As the universal truth holds, there is nothing undeniably more important to a female than her hair.
Whether it sways below our hips like Rapunzel, perks up in a perfect razor-buzz, or hangs in a pin-straight bob, it is one of the essential elements of our identity. Across color and style, hair will always be the first thing we are perceived by and the last thing that anyone forgets.
No wonder we can characterize each time period with a hairstyle. Women and men transcendentally have an obsession with their hair.
“Hair holds so much more energy than most of us are aware of. Some women use it as a security blanket whose purpose is to shield and protect while others use it as a secret weapon to tease and entice,” says Owen Gould, a celebrity hairstylist who styles Jessica Alba, Björk, Karlie Kloss, Kate Hudson, and pretty much everyone else. The hair God has spoken. Simple logic: hair covers our head, which supposedly has our brains inside, so we care about hair – but there's more...
Think: Amelie from "Amelie" and Carrie Bradshaw from "Sex and the City." Could those characters flip hairstyles? Carrie would lose her hippy flair and autonomy without her blonde locks and Amelie would seem idiosyncratic without her pixie raven strands. Their hair has a direct correlation with their identity.
Cutting off your hair, as a result, is like a new tattoo – it can be a stupidly reckless drunk decision or a consciously personal transformation. Once those scissors clip away the strands we valued so much, we commence anew. What better way to ignite change than cutting away from the old? Getting rid of the weight off our shoulders is incredibly liberating. Going from Carrie to Amelie might be a bit of an extreme, but that extreme says much more than just a change of style.
Of course, we must cut away our frail, damaged, dead locks almost every month. But do we cut off more than just physical damage?
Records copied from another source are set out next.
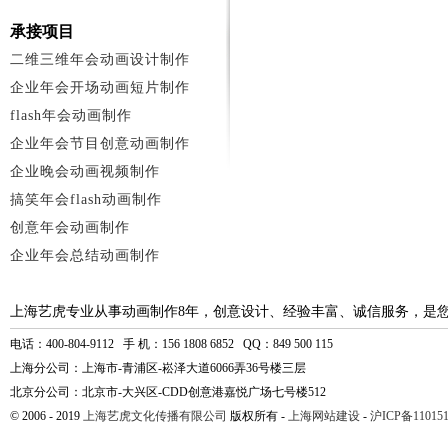
承接项目
二维三维年会动画设计制作
企业年会开场动画短片制作
flash年会动画制作
企业年会节目创意动画制作
企业晚会动画视频制作
搞笑年会flash动画制作
创意年会动画制作
企业年会总结动画制作
上海艺虎专业从事动画制作8年，创意设计、经验丰富、诚信服务，是
电话：400-804-9112 手 机：156 1808 6852 QQ：849 500 115
上海分公司：上海市-青浦区-崧泽大道6066弄36号楼三层
北京分公司：北京市-大兴区-CDD创意港嘉悦广场七号楼512
© 2006 - 2019
上海艺虎文化传播有限公司
版权所有 -
上海网站建设
-
沪ICP备110151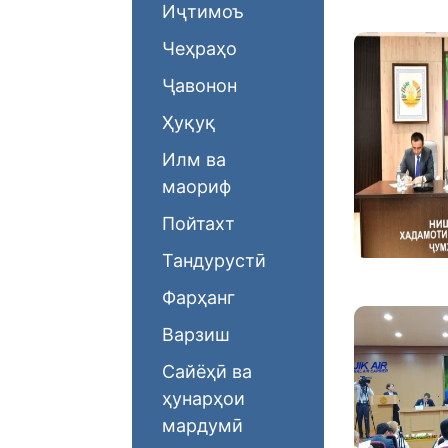
Иҷтимоъ
Чеҳраҳо
Ҷавонон
Ҳуқуқ
Илм ва
маориф
Пойтахт
Тандурустӣ
Фарҳанг
Варзиш
Сайёҳӣ ва
ҳунарҳои
мардумӣ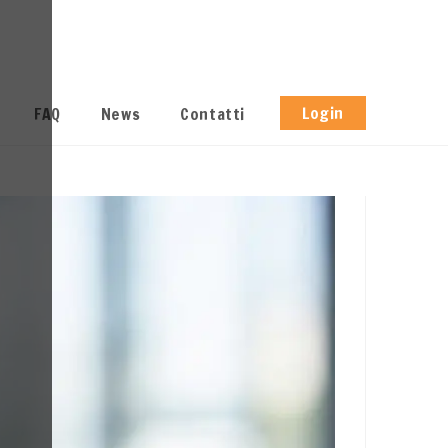
Login
FAQ
News
Contatti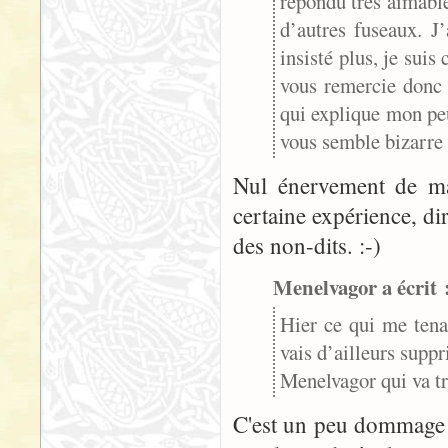
répondu très aimabl
d’autres fuseaux. J’
insisté plus, je suis
vous remercie donc 
qui explique mon peu
vous semble bizarre o
Nul énervement de ma
certaine expérience, d
des non-dits. :-)
Menelvagor a écrit 
Hier ce qui me tenai
vais d’ailleurs suppr
Menelvagor qui va tr
C'est un peu dommage 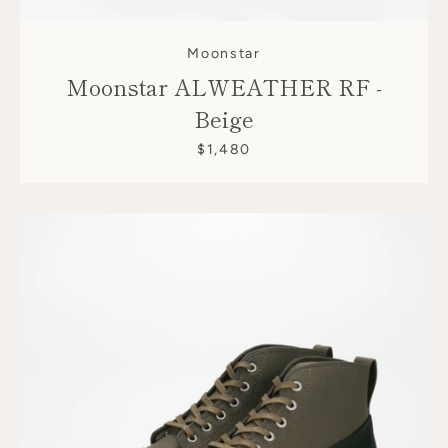
Moonstar
Moonstar ALWEATHER RF -
Beige
$1,480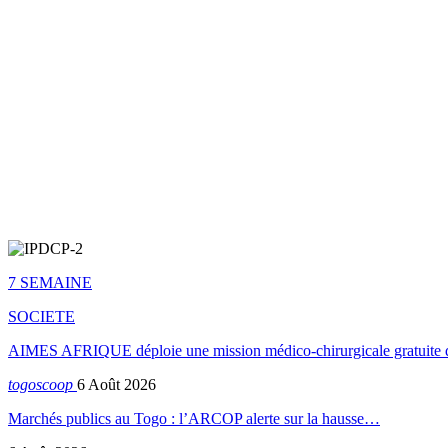
7 SEMAINE
SOCIETE
AIMES AFRIQUE déploie une mission médico-chirurgicale gratuite 
togoscoop
6 Août 2026
Marchés publics au Togo : l’ARCOP alerte sur la hausse…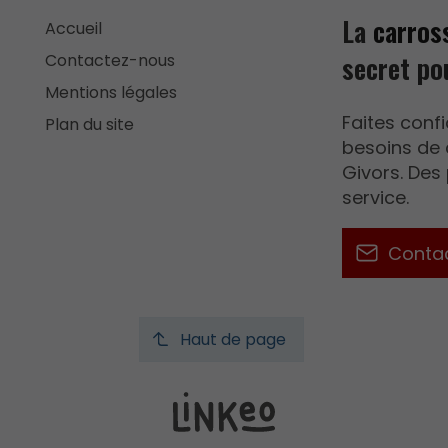
La
carros
Accueil
secret po
Contactez-nous
Mentions légales
Faites conf
Plan du site
besoins de 
Givors. Des
service.
Conta
Haut de page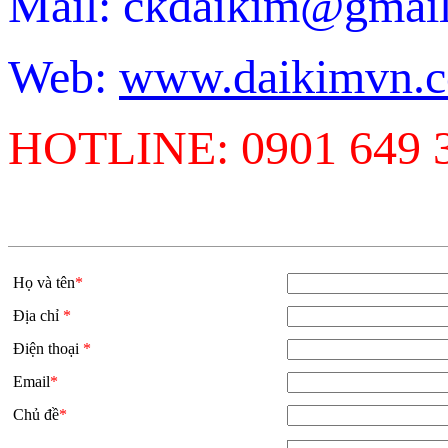
Mail: ckdaikim@gma
Web:
www.daikimvn.
HOTLINE: 0901 649 
Họ và tên
*
Địa chỉ
*
Điện thoại
*
Email
*
Chủ đề
*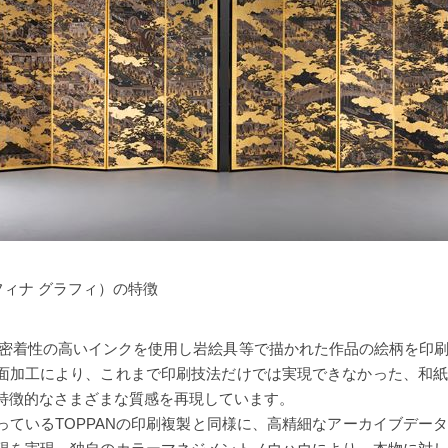
y（レフィナ グラフィ）の特徴
着性の高いインクを使用し岩絵具等で描かれた作品の絵柄を印刷
面加工により、これまで印刷技法だけでは実現できなかった、和紙
特徴的なさまざまな質感を再現しています。
っているTOPPANの印刷複製と同様に、高精細なアーカイブデー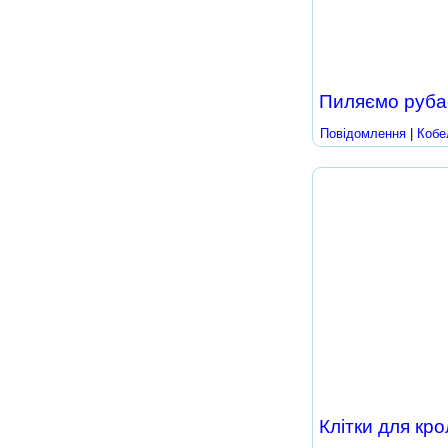
Пиляємо руба
Повідомлення
|
Кобе
Клітки для кро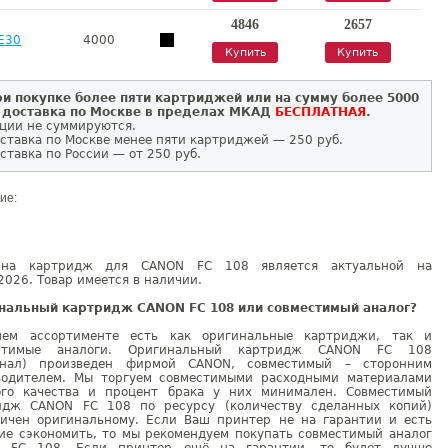
4846
2657
E30
4000
Купить
Купить
и покупке более пяти картриджей или на сумму более 5000
 доставка по Москве в пределах МКАД
БЕСПЛАТНАЯ
.
ции не суммируются.
ставка по Москве менее пяти картриджей — 250 руб.
ставка по России — от 250 руб.
ие:
на картридж для CANON FC 108 является актуальной на
2026. Товар имеется в наличии.
нальный картридж CANON FC 108 или совместимый аналог?
ем ассортименте есть как оригинальные картриджи, так и
естимые аналоги. Оригинальный картридж CANON FC 108
инал) произведен фирмой CANON, совместимый – сторонним
водителем. Мы торгуем совместимыми расходными материалами
ого качества и процент брака у них минимален. Совместимый
идж CANON FC 108 по ресурсу (количеству сделанных копий)
гичен оригинальному. Если Ваш принтер не на гарантии и есть
ие сэкономить, то мы рекомендуем покупать совместимый аналог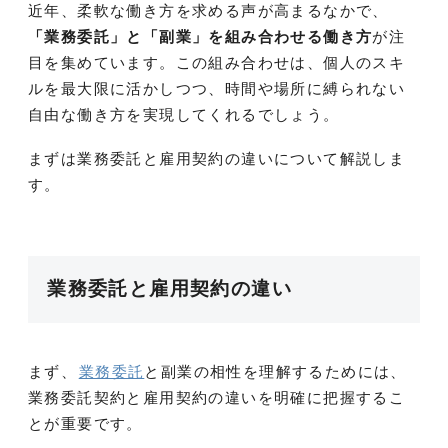
近年、柔軟な働き方を求める声が高まるなかで、
「業務委託」と「副業」を組み合わせる働き方
が注
目を集めています。この組み合わせは、個人のスキ
ルを最大限に活かしつつ、時間や場所に縛られない
自由な働き方を実現してくれるでしょう。
まずは業務委託と雇用契約の違いについて解説しま
す。
業務委託と雇用契約の違い
まず、
業務委託
と副業の相性を理解するためには、
業務委託契約と雇用契約の違いを明確に把握するこ
とが重要です。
Society has us idealize Sarah Jessica Parker and Jennifer Aniston kinds of styles (these styles are actually named after them), but shorter hair actually signifies that she is careless towards these standards. She is not necessarily a redhead Miranda, but she is cutting off expectations like Miranda. Often, in this situation, she might have gone through the rough patch of a breakup, a promotion, or some sort of life change, but not always. The change is just an emancipation of who she was en lieu for who she is.
She leaps out of her usual comfort zone, coming to the stylist for a "regular cut" and taking a leap of faith. This rash decision will directly translate into her life. She steps into a zone of adventure. If a woman wants to change something, the first step in that direction is her hair style.
While sexist notions argues that femininity is nestled in long locks, short hair exposes and underlines the physiques of a woman that long hair simply cannot. Short hair gives a glimpse of one of the most seductive areas of a woman's body, her neck. Eyes then wander down to her clavicle.
Would you ever argue that Karlie Kloss isn't as feminine as the other Victoria's Secret angels? Miranda Kerr, Kate Hudson, Rihanna and others have also recently chopped off their hair to channel their fearless femininity.
For a female, cutting off hair means cutting off so much more to give into something new. Despite one's reasoning, a haircut just reminds us how temporary permanence is because hair will grow out anyway.